Une lumière inspirante
Depuis, dans son atelier, il coupe le verre, assemble, crée et restaure des vitraux. Un travail fastidieux. Jean-Pierre Léger doit d’abord dessiner sur une feuille blanche ce qui deviendra une sorte de tableau de verre traversé par la lumière. « On fait une copie de ce dessin avec des bouts de carton sur lesquels on indique la couleur qu’aura chaque morceau de verre. On dépose ensuite ces calibres de carton sur le verre qu’on découpe à la main », explique-t-il. Ce verre, Jean-Pierre Léger le trouve aux États-Unis ou en Europe. Il faut après assembler le tout, grâce à une baguette de plomb, puis souder les intersections.
« J’aime ce métier, car ça m’appelle. Ma matière première, ce n’est pas le verre, c’est la lumière », confie l’artiste. Et quand il parle de ses créations pour les particuliers, il en revient toujours à la lumière. « C’est très important de savoir où on veut installer le vitrail. Qu’on soit à l’est ou à l’ouest, la lumière ne sera jamais la même ».
Pour lui, son art est complet, et il y a un dialogue entre l’artiste et les matériaux. « Le verre me parle. J’aime aussi tout ce travail technique qui suit le dessin, qui me permet de ne pas répéter toute la journée les mêmes gestes ». À l’entendre parler de son métier, on comprend que c’est plus qu’un dialogue, c’est une communion.
Ce métier a traversé les siècles, et Jean-Pierre Léger croit qu’il y a encore matière à le transformer, à le dépoussiérer. L’artiste invente régulièrement de nouvelles techniques, notamment en se servant de la grisaille, l’une des peintures utilisées justement dans la fabrication de vitraux. Cette technique lui permet de faire des vitraux sans plomb. Jean-Pierre Léger tente aussi de se passer de ce matériau en utilisant plutôt des laminages, donc des collages. Il aimerait aussi intégrer le métal à ses créations.

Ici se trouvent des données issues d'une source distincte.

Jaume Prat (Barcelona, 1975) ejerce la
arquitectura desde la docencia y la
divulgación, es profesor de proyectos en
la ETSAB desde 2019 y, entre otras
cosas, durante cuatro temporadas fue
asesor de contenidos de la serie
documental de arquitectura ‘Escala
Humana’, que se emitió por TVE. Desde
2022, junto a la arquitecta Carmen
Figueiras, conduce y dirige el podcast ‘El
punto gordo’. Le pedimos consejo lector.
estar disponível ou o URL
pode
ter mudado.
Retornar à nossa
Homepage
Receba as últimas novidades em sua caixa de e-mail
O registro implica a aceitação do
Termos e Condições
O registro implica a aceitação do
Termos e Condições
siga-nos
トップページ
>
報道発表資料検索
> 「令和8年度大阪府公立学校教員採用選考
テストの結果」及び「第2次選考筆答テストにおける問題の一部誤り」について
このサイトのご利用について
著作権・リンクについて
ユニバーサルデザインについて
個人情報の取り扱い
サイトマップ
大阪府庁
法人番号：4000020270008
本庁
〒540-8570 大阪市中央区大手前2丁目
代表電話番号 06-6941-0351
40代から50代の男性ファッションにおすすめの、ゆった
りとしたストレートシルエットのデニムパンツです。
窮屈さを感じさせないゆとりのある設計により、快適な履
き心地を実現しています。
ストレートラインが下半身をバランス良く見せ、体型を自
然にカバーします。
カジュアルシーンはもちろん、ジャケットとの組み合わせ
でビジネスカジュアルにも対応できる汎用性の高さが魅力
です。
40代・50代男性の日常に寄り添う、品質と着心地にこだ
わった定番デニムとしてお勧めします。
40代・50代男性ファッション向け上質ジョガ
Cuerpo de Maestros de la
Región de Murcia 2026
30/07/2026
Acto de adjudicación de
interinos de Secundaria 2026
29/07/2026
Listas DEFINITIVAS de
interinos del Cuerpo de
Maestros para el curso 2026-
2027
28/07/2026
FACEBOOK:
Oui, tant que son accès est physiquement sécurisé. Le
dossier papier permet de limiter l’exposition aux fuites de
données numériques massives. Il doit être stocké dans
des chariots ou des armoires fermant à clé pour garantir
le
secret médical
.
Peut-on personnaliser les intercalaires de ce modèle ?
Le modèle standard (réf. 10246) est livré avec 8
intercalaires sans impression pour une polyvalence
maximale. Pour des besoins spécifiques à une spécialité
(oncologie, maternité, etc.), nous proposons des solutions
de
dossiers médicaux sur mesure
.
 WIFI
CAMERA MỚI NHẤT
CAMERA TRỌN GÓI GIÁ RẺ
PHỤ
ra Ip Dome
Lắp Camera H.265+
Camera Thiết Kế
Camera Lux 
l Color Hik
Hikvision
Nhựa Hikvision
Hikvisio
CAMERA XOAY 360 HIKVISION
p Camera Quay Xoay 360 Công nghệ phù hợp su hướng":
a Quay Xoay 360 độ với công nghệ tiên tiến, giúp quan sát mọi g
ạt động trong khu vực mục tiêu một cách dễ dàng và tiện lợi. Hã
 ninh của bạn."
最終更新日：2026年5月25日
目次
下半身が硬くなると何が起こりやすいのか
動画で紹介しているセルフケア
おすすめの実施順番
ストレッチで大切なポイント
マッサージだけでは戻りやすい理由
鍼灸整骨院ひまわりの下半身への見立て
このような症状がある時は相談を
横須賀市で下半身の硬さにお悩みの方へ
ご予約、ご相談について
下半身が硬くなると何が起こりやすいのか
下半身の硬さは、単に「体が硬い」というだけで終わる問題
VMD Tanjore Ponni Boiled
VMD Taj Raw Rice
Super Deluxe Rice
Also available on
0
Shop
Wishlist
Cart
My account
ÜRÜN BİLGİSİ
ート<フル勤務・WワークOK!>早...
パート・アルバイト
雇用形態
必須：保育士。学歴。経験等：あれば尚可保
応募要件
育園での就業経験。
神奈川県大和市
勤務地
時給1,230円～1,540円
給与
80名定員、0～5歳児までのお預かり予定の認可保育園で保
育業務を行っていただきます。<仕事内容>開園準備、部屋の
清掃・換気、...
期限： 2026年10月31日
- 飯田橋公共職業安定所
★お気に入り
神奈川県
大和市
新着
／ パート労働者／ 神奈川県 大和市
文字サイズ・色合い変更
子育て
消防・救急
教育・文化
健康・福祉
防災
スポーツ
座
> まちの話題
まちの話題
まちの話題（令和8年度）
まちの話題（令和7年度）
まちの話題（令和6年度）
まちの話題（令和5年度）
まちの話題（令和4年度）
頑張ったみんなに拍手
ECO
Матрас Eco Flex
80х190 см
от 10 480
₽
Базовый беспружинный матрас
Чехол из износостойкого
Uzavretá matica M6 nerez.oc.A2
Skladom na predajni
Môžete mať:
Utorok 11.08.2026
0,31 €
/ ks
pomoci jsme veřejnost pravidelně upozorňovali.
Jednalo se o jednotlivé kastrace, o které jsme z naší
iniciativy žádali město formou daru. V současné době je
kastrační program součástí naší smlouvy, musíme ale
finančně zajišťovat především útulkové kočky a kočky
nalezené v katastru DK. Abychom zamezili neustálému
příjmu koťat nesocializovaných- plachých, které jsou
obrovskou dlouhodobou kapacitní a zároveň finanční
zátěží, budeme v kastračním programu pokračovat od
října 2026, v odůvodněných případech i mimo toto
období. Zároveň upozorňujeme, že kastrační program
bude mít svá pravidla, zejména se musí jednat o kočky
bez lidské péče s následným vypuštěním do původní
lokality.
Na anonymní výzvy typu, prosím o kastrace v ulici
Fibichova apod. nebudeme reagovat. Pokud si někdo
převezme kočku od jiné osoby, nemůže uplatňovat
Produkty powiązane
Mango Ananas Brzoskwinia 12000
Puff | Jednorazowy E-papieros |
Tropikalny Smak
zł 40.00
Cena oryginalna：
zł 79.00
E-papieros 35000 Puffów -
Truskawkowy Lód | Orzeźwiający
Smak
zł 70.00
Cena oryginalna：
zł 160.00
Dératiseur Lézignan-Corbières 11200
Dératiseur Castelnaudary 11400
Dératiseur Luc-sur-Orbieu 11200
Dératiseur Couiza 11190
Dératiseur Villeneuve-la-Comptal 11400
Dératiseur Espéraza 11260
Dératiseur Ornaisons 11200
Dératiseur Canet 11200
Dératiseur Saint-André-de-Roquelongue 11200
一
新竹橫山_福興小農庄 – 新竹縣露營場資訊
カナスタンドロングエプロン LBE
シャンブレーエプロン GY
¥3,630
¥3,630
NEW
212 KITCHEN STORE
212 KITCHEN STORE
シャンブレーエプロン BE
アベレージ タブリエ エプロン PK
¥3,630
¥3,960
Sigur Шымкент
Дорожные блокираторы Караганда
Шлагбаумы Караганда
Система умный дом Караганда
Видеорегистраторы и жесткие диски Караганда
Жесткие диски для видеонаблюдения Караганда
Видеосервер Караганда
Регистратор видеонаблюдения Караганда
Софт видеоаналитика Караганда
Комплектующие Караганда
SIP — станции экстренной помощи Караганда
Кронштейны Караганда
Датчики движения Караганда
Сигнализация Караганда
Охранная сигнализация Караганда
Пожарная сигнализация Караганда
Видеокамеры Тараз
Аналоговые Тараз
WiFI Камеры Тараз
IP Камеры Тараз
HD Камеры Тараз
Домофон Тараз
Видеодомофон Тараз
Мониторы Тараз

Mais pour que cet art perdure, il faudrait surtout qu’une formation reconnue existe au Québec. « Le Conseil des métiers d’art travaille sur ça, car l’art des vitraux peut disparaître », dit-il. La relève n’est pas évidente. Peu de jeunes sont motivés à travailler de leurs mains pour un salaire pas bien élevé. Le Charlevoisien d’adoption le concède : « C’est difficile de gagner sa vie en étant vitrailliste». Il occupe d’ailleurs un autre emploi en parallèle. La situation actuelle l’attriste, surtout que son travail est indispensable dans certains travaux de restauration. «On parle tout de même de patrimoine. Et même si nous n’avons pas d’églises aussi vieilles qu’en Europe, elles méritent aussi d’être restaurées et entretenues. Notre histoire courte n’est pas une raison pour l’abandonner ».